- _Recorded information_
* * * *
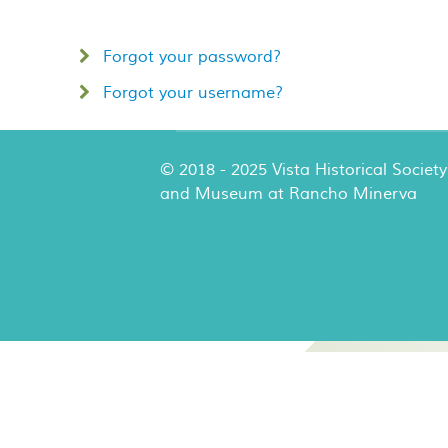
Forgot your password?
Forgot your username?
© 2018 - 2025 Vista Historical Society
and Museum at Rancho Minerva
* * * *
- _What needs to be done_
Only the pictures are to be left out; repeat all other material exactly.

- _Exercise result_
Forgot your password?
Forgot your username?
© 2018 - 2025 Vista Historical Society
and Museum at Rancho Minerva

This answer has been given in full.